4. Our lessons so far: Decisiveness at third base, Griffin ensuring one out and walks, hit batters and pickoff throws. Now, strategy.
Sixth inning. After retiring the first two hitters, Ashcraft allowed a single to designated hitter Jorbit Vivas on his 90th pitch. With Joey Wiemer pinch-hitting, Kelly swapped Ashcraft for Evan Sisk.
The situation was surprising. Wiemer, a righty, has a 1.406 OPS against left-handed pitching this season compared to .596 versus righties. It’s less dramatic throughout Wiemer’s career but still fact: .842 versus lefties, .561 against righties.
Nevertheless, Kelly chose the fresh arm, and Wiemer beat the Pirates with a double to right.
5. A second strategy question came in the top of the 10th. With two outs and a runner on second, the Pirates pitched to Nationals right fielder James Wood.
It made sense. Wood had been two for 15 with nine strikeouts in the series. Right-on-right, Dennis Santana. Hardly a bad matchup.
The problem: Santana fell behind 2-0, then grooved a slider Wood smacked into right to score a run.
6. Speaking of pitches that missed, the Pirates ceded two more runs in the seventh when Ramirez couldn’t find the strike zone consistently enough, hitting center fielder Jacob Young before firing a wild pitch.
Ramirez has been so good for the Pirates this season, excelling in a number of roles. But he didn’t have it in the seventh, and the Pirates paid the price.
7. Back to strategy … bottom of the 10th. Henry Davis running at second for Joey Bart, Griffin singled. Should Kelly have started Griffin?
Based on how the Pirates had Orlando Ribalta timed, it would’ve been a huge risk.
The Nationals reliever shifted to a slide step, designed to hasten his time to the plate and control the running game. Kelly said they had the time around 1.2 seconds, which would’ve taken an incredible jump to beat.
Bryan Reynolds struck out, and Jake Mangum hit into a 6-4-3 double play to end it.
“It was pretty quick,” Kelly said. “Wanted to give Bryan and Mangum a chance. Ryan O’Hearn on deck. Didn’t want to take the bat out of their hands.”
This ranks near the bottom of my concern list, along with Griffin’s error. He’s 19; there will be growing pains.
I’m more concerned about the high number of walks, baserunning mistakes like Nick Gonzales getting thrown out at second or indecision at third, plus Mangum throwing to second when he probably should’ve thrown home early on. Gonzales and Nick Yorke also made errors at third.
Regardless of offensive output, those things need to be less.
“We continue to have conversations and work on it between games,” Kelly said. “For the most part we’ve played pretty well. We’re gonna continue to work every single day on cleaning those things up.”

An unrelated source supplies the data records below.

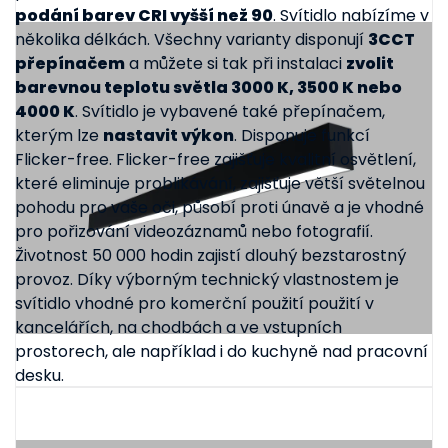
podání barev CRI vyšší než 90
. Svítidlo nabízíme v
několika délkách. Všechny varianty disponují
3CCT
přepínačem
a můžete si tak při instalaci
zvolit
barevnou teplotu světla 3000 K, 3500 K nebo
4000 K
. Svítidlo je vybavené také přepínačem,
kterým lze
nastavit výkon
. Disponuje funkcí
Flicker-free. Flicker-free zajišťuje kvalitní osvětlení,
které eliminuje problikávání, zajišťuje větší světelnou
pohodu pro vaše oči, působí proti únavě a je vhodné
pro pořizování videozáznamů nebo fotografií.
Životnost 50 000 hodin zajistí dlouhý bezstarostný
provoz. Díky výborným technický vlastnostem je
svítidlo vhodné pro komerční použití použití v
kancelářích, na chodbách a ve vstupních
prostorech, ale například i do kuchyně nad pracovní
desku.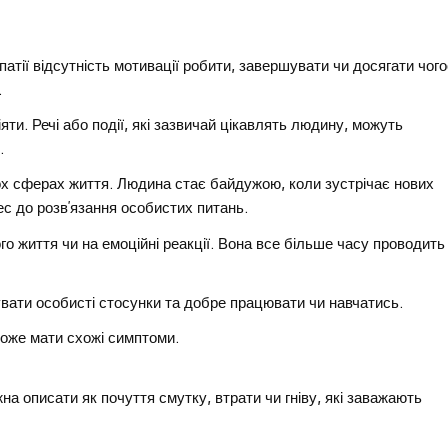
атії відсутність мотивації робити, завершувати чи досягати чого
.
ти. Речі або події, які зазвичай цікавлять людину, можуть
.
ох сферах життя. Людина стає байдужою, коли зустрічає нових
ес до розв’язання особистих питань.
го життя чи на емоційні реакції. Вона все більше часу проводить
увати особисті стосунки та добре працювати чи навчатись.
 може мати схожі симптоми.
а описати як почуття смутку, втрати чи гніву, які заважають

8. Let’s end on a positive note … Griffin responded with an impressive triple in the sixth, launching a first-pitch cutter 403 feet at 108.7 mph for what would’ve been a homer in multiple parks. Griffin got to third in 12.06 seconds, too.
“Felt good, got a cutter on the outside and was able to get extended and catch a good barrel there,” Griffin said. “That’s what we are chasing every day. That was fun.”

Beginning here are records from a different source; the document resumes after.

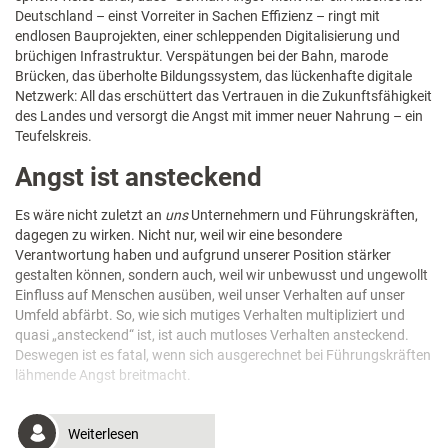
Deutschland – einst Vorreiter in Sachen Effizienz – ringt mit
endlosen Bauprojekten, einer schleppenden Digitalisierung und
brüchigen Infrastruktur. Verspätungen bei der Bahn, marode
Brücken, das überholte Bildungssystem, das lückenhafte digitale
Netzwerk: All das erschüttert das Vertrauen in die Zukunftsfähigkeit
des Landes und versorgt die Angst mit immer neuer Nahrung – ein
Teufelskreis.
Angst ist ansteckend
Es wäre nicht zuletzt an
uns
Unternehmern und Führungskräften,
dagegen zu wirken. Nicht nur, weil wir eine besondere
Verantwortung haben und aufgrund unserer Position stärker
gestalten können, sondern auch, weil wir unbewusst und ungewollt
Einfluss auf Menschen ausüben, weil unser Verhalten auf unser
Umfeld abfärbt. So, wie sich mutiges Verhalten multipliziert und
quasi „ansteckend“ ist, ist auch mutloses Verhalten ansteckend.
Deswegen ist es fatal, wenn sich ausgerechnet bei Führungskräften
lähmende Angst breitmacht.
Weiterlesen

Back-to-back multihit games for Griffin. Please stop talking about the need for Triple-A.
9. In the fifth, Cruz smoked a ball 119 mph, hardest in MLB this season. Marcell Ozuna followed with his first home run as a Pirate, sending a cutter off the third deck of the rotunda in left, 423 feet away.
“It felt good,” Ozuna said. “I’ve been grinding every single day, trying to do some damage and put my team on top. Thank God I got the first one.”
As for the structure of this column, it was done for a reason.
It’s been a long time since baseball nuance matters like it does now. Also, over the course of 162 games, there are going to be decisions Kelly and Co. get wrong or ones with which you subjectively disagree. That’s OK. That’s baseball.
But for the decisions to continue to matter, the Pirates have to play cleaner baseball than they did during a series finale they should have won.